Your objective -> Pull out all lines from the listing below in which the word "file" appears.

Records supplied ->
= = =

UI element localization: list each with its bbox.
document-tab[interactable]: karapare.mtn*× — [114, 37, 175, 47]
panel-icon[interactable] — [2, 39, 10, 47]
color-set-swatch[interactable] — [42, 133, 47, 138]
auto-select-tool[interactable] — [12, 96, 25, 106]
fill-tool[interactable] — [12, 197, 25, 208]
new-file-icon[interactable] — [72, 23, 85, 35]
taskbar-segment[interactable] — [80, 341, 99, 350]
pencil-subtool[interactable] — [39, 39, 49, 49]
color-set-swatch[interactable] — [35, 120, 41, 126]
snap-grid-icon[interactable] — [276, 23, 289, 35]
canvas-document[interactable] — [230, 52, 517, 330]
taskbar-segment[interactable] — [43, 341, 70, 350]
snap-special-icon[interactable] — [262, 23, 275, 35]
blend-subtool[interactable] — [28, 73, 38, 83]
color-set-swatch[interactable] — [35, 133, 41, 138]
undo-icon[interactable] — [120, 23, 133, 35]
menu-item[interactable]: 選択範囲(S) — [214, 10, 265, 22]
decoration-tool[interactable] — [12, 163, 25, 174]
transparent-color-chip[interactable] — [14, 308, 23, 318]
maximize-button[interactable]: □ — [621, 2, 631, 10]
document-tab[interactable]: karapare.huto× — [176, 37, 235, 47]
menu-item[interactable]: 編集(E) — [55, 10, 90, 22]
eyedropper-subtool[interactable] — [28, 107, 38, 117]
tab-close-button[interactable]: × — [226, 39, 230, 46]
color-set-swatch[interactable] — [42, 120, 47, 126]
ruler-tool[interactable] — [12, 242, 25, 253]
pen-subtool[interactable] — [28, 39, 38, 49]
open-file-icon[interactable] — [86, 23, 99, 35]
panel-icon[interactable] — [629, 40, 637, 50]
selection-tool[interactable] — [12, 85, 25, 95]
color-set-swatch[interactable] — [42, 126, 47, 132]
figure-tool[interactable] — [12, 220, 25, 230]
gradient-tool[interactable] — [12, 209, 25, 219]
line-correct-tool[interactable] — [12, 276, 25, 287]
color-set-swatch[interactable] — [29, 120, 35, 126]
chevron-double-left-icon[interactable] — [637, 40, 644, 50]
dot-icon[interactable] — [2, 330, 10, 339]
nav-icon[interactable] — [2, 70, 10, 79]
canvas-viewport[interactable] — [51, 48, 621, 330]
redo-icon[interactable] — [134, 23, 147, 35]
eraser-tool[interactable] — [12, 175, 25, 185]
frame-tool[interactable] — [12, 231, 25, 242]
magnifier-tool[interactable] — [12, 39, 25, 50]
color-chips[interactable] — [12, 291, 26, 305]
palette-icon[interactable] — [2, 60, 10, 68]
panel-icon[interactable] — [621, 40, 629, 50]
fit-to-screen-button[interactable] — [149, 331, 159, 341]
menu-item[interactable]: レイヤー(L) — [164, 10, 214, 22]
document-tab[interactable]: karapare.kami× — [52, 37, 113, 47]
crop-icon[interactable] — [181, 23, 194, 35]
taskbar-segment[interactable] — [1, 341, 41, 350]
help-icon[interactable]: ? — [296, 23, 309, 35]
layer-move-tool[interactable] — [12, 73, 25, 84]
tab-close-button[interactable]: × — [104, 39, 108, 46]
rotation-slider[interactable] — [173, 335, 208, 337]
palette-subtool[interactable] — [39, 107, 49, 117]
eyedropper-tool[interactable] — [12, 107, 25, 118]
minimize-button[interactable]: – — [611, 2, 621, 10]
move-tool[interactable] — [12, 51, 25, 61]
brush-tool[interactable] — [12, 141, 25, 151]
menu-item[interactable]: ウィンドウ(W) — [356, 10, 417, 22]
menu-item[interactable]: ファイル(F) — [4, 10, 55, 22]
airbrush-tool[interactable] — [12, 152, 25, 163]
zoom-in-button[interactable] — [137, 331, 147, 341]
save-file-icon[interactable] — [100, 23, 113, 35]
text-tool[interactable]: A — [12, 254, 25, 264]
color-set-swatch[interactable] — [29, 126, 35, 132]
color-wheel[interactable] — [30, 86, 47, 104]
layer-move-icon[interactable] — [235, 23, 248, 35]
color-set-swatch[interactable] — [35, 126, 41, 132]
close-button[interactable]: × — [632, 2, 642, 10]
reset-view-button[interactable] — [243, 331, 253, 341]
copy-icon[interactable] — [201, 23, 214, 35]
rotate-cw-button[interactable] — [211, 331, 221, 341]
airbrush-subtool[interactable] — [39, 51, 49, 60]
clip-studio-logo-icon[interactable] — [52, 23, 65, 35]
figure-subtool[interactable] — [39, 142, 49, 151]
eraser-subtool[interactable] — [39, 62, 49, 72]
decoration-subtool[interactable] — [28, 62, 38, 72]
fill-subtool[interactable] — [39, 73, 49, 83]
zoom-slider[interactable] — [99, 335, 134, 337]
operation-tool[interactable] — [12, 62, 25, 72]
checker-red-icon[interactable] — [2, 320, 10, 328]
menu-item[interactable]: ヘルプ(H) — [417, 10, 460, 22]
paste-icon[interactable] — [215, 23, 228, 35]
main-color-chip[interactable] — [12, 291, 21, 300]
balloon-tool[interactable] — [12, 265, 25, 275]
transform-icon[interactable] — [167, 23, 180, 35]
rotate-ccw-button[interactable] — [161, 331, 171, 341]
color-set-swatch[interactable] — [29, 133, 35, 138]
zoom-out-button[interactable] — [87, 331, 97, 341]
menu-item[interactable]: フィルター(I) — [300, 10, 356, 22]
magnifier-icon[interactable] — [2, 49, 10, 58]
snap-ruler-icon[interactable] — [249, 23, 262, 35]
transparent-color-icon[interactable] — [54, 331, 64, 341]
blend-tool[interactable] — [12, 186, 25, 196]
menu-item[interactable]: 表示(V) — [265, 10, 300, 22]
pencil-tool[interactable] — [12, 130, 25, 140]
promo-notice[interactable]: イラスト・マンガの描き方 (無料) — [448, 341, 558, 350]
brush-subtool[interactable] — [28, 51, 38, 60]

= = =

Task output ->
new-file-icon[interactable] — [72, 23, 85, 35]
open-file-icon[interactable] — [86, 23, 99, 35]
save-file-icon[interactable] — [100, 23, 113, 35]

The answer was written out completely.